Will they get traction? Will they generate significant revenue? To the first point, many efforts in this space seem a mile wide and an inch deep with broad reach and little traction. To the second… in Nextdoor’s case, they’re not trying yet.
This is in stark contrast to Front Porch Forum which has incredible particpation, albeit in a single region. Half of Vermont’s largest city participates in FPF. And they aren’t just lurkers. Whereas much of social media content is provided by a slim 1-10% of users, on FPF a majority of our members speak up… and the tone is consistently neighborly. Also, we’re seeing great results with our recently launched neighborhood-specific advertising system for local businesses.
Front Porch Forum has given me information, income, and, best of all, the first real feeling of connection to this town after living here for 22 years!– Anne Howland, Middlesex, VT, FPF member
FPF’s super-charged level of engagement doesn’t come easy.

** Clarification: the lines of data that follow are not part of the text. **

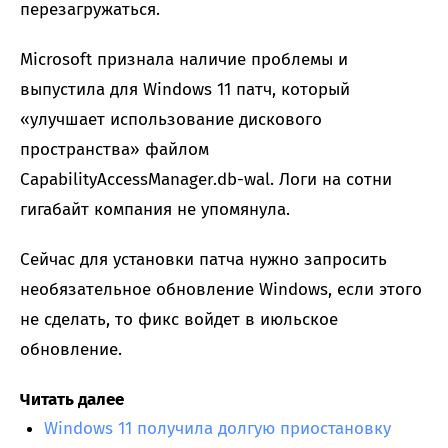
перезагружаться.
Microsoft признала наличие проблемы и
выпустила для Windows 11 патч, который
«улучшает использование дискового
пространства» файлом
CapabilityAccessManager.db-wal. Логи на сотни
гигабайт компания не упомянула.
Сейчас для установки патча нужно запросить
необязательное обновление Windows, если этого
не сделать, то фикс войдет в июльское
обновление.
Читать далее
Windows 11 получила долгую приостановку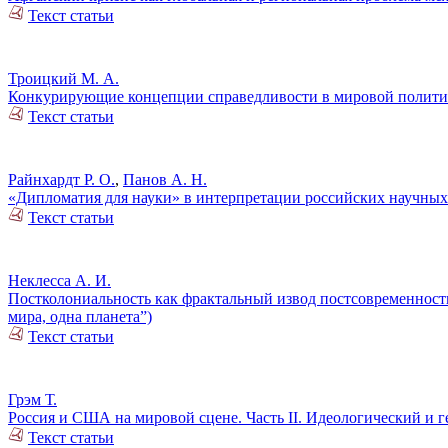
Текст статьи
Троицкий М. А.
Конкурирующие концепции справедливости в мировой полити
Текст статьи
Райнхардт Р. О.
,
Панов А. Н.
«Дипломатия для науки» в интерпретации российских научных
Текст статьи
Неклесса А. И.
Постколониальность как фрактальный извод постсовременности
мира, одна планета”)
Текст статьи
Грэм Т.
Россия и США на мировой сцене. Часть II. Идеологический и 
Текст статьи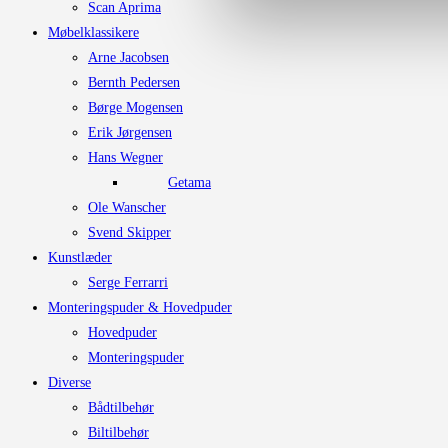
Scan Aprima
Møbelklassikere
Arne Jacobsen
Bernth Pedersen
Børge Mogensen
Erik Jørgensen
Hans Wegner
Getama
Ole Wanscher
Svend Skipper
Kunstlæder
Serge Ferrarri
Monteringspuder & Hovedpuder
Hovedpuder
Monteringspuder
Diverse
Bådtilbehør
Biltilbehør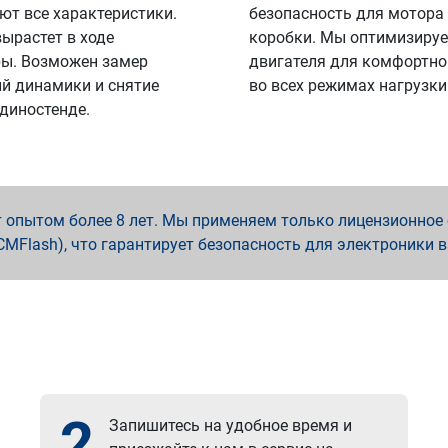
ют все характеристики.
безопасность для мотора
вырастет в ходе
коробки. Мы оптимизируе
ы. Возможен замер
двигателя для комфортно
й динамики и снятие
во всех режимах нагрузки
 диностенде.
опытом более 8 лет. Мы применяем только лицензионное о
x, PCMFlash), что гарантирует безопасность для электроники 
2
Запишитесь на удобное время и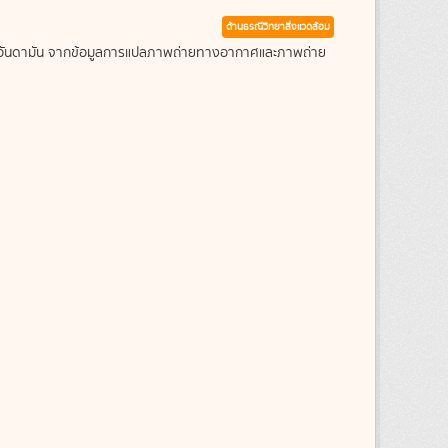
ด้านธรณีวิทยาสิ่งแวดล้อม
ะเลอันดามัน จากข้อมูลการแปลภาพถ่ายทางอากาศและภาพถ่าย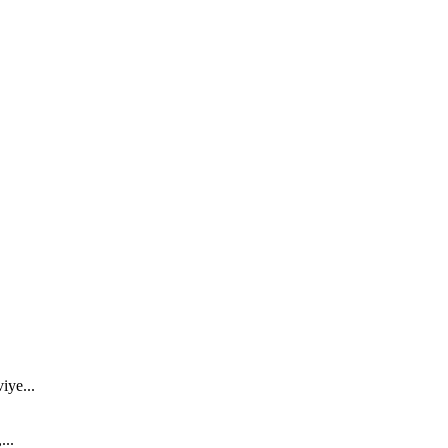
iye...
...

Many players in the neighbor-conversation space will fail because they’ll substitute tech bells and whistles for real understanding of the social demand that they’re trying to meet… or because they’ll scale too fast and thin.
Achieving critical mass in hundreds of nearby small online neighborhood groups AND getting folks to stick around for years AND speak up AND keep it civil… this is hard stuff. And this is what FPF is doing successfully now across one-third of Vermont. We’ve developed a complex and nuanced system that we’re pushing from our seasoned staff into our code base as we approach scaling.